A blogsite dedicated to 99.5 rt's 24k program which plays the best songs from the 60's, 70's, 80's and 90's!!! I use these songs to reflect my views on life as well as the memories of the past.
Tuesday, September 2, 2008
Don't Want To Go Through The Same Cycle Again: Here I Go Again By Whitesnake
Some people might think I'm crazy for mentioning this, but lately I've been having this paranoid feeling that my life is going around in an cycle where everything is already fortold. I mean the time, the place and people may be different, but I feel that I'm acting out the same script over and over again. Right now, I'm at a precarious situation due to some disturbing developments that have left me very uneasy. I fear that I'm relive a very awful experience that I went through in the past which I don't want to happen.
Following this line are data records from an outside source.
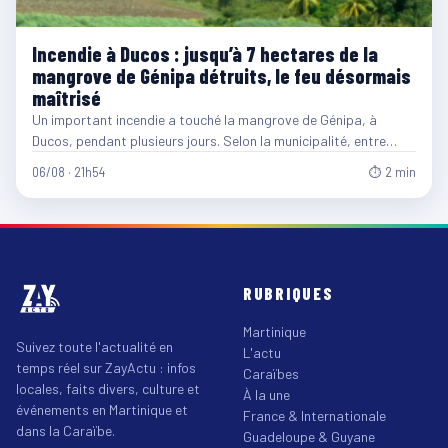
Incendie à Ducos : jusqu’à 7 hectares de la
mangrove de Génipa détruits, le feu désormais
maîtrisé
Un important incendie a touché la mangrove de Génipa, à
Ducos, pendant plusieurs jours. Selon la municipalité, entre…
06/08 · 21h54
⏱ 2 min
RUBRIQUES
Martinique
Suivez toute l'actualité en
L'actu
temps réel sur ZayActu : infos
Caraïbes
locales, faits divers, culture et
À la une
événements en Martinique et
France & Internationale
dans la Caraïbe.
Guadeloupe & Guyane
This paranoid feeling reminds me of the song "Here I Go Again" by Whitesnake.
The only difference between my cycle and what the singer is going through in the song is that it he talks about falling in love while I'm thinking about falling into a void which is something that I dread the most. Still, there are some similarities that the singer in the song and I have in common is that we both don't know where we are going but we sure know where we've been and I don't want to go back there. Another is that we both wind up alone, especially me since I tend to burn bridges which I'm trying not to do. Right now, there's too many changes that are happening to fast and I don't what to do since it took me by surprise.
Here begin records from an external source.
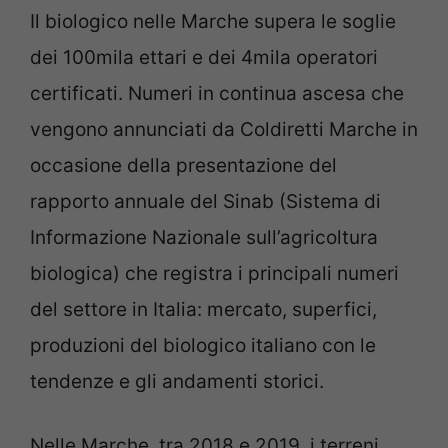
Il biologico nelle Marche supera le soglie
dei 100mila ettari e dei 4mila operatori
certificati. Numeri in continua ascesa che
vengono annunciati da Coldiretti Marche in
occasione della presentazione del
rapporto annuale del Sinab (Sistema di
Informazione Nazionale sull’agricoltura
biologica) che registra i principali numeri
del settore in Italia: mercato, superfici,
produzioni del biologico italiano con le
tendenze e gli andamenti storici.
Nelle Marche, tra 2018 e 2019, i terreni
They say those who don't learn from history are doomed to repeat it and that's pretty ironic for guy who briefly taught history. One thing I do know is that I don't want to go through that awful cycle again, especially now that I'm getting older. I'm just a guy who made many bad judgements and making do with what's left. The last thing I don't for me or any member of my family is to fall into that void that I endured for a long period of time. That's why to God not to let me or my family experience that kind of pain because the last time, I almost went crazy and if I go through it again, it'll break my heart.